McLeod and Schmegelsky were initially considered missing after police found their vehicle and camper on fire about 30 miles south of Dease Lake on Friday. But RCMP officials said Tuesday that the two teenagers are now being investigated as suspects in at least three murders in the rural British Columbia area.

Dease Lake is about 300 miles from where 23-year-old Australian Lucas Fowler and his 24-year-old American girlfriend, Chynna Deese, were found shot dead a week earlier. While investigating the camper and car fire from last week, police found the body of an unidentified man a little over a mile away.

The bodies of Deese and Fowler were found just before 7:20 a.m. on July 15 on Alaska Highway 97 near Liard Hot Springs, a tourist attraction, police said. A blue Chevrolet van the couple was believed to have been traveling in was found at the scene.
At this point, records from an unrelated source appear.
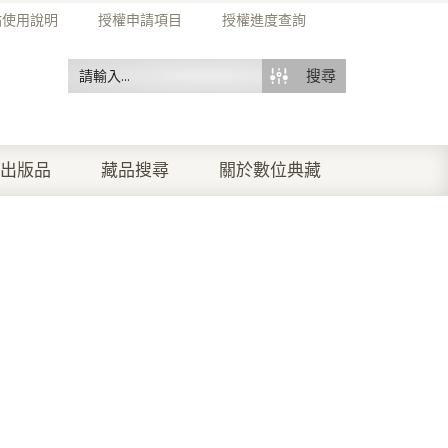
站使用說明
授權申請項目
授權進度查詢
搜尋
出版品
藏品搜尋
關於數位典藏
The man in the third suspicious death has yet to be identified.

Deese’s brother, British, toldNBC News that the couple met while his sister was working at a hostel in Croatia and that they were both experienced travelers.

“It really must of been something to catch them off guard and some form of just terrible evil that should not exist in this world,” he said. “I just hope they get caught and I hope this never happens to anyone else like this.”

Police previously said that McLeod and Schmegelsky, both of Port Alberni, British Columbia, were traveling to Whitehorse in the Yukon to look for work and had not been in contact with their families for a few days.

RCMP asked for the public to come forward with any tips but warned to keep a distance from the teens as McLeod and Schmegelsky should be considered dangerous.